Work required |
Pictures should be left out while the data beneath this task is written out word for word.

Records excerpted from a collection |
^^^^^^^^^^^^^^^^

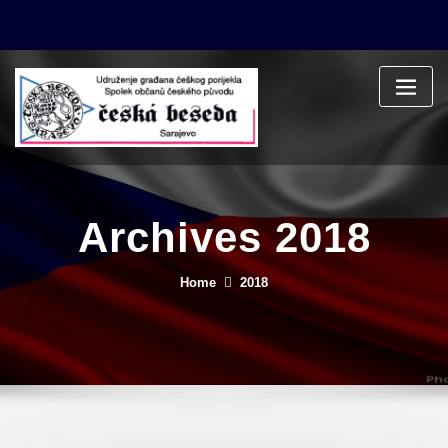
Skip
to
content
Archives 2018
Home
2018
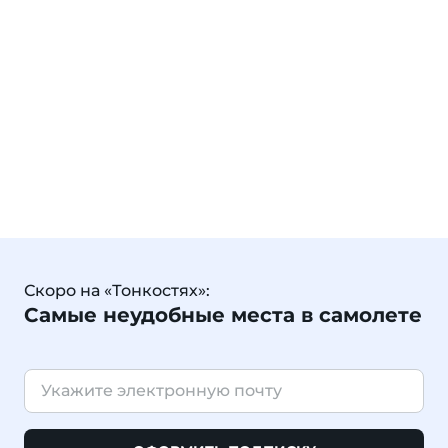
Скоро на «Тонкостях»:
Самые неудобные места в самолете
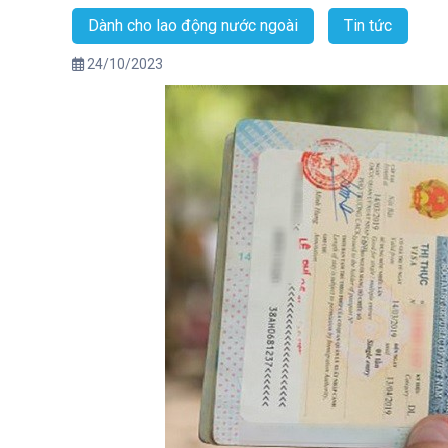
Dành cho lao động nước ngoài
Tin tức
24/10/2023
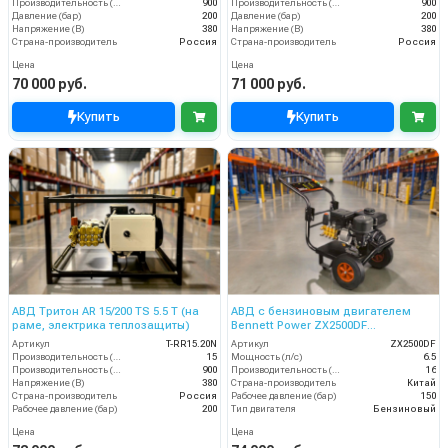
Производительность (л/ч)
900
Производительность (л/ч)
900
Давление (бар)
200
Давление (бар)
200
Напряжение (В)
380
Напряжение (В)
380
Страна-производитель
Россия
Страна-производитель
Россия
Цена
Цена
70 000 руб.
71 000 руб.
Купить
Купить
АВД Тритон AR 15/200 TS 5.5 T (на
АВД с бензиновым двигателем
раме, электрика теплозащиты)
Bennett Power ZX2500DF
(электрический стартер)
Артикул
T-RR15.20N
Артикул
ZX2500DF
Производительность (л/мин)
15
Мощность (л/с)
6.5
Производительность (л/ч)
900
Производительность (л/мин)
16
Напряжение (В)
380
Страна-производитель
Китай
Страна-производитель
Россия
Рабочее давление (бар)
150
Рабочее давление (бар)
200
Тип двигателя
Бензиновый
Цена
Цена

^^^^^^^^^^^^^^^^

Solution to this task |
Skip
to
content
Archives 2018
Home
2018
Скоро на «Тонкостях»:
Самые неудобные места в самолете
Dành cho lao động nước ngoài
Tin tức
24/10/2023
Производительность (л/ч)
900
Производительность (л/ч)
900
Давление (бар)
200
Давление (бар)
200
Напряжение (В)
380
Напряжение (В)
380
Страна-производитель
Россия
Страна-производитель
Россия
Цена
Цена
70 000 руб.
71 000 руб.
Купить
Купить
АВД Тритон AR 15/200 TS 5.5 T (на
АВД с бензиновым двигателем
раме, электрика теплозащиты)
Bennett Power ZX2500DF
(электрический стартер)
Артикул
T-RR15.20N
Артикул
ZX2500DF
Производительность (л/мин)
15
Мощность (л/с)
6.5
Производительность (л/ч)
900
Производительность (л/мин)
16
Напряжение (В)
380
Страна-производитель
Китай
Страна-производитель
Россия
Рабочее давление (бар)
150
Рабочее давление (бар)
200
Тип двигателя
Бензиновый
Цена
Цена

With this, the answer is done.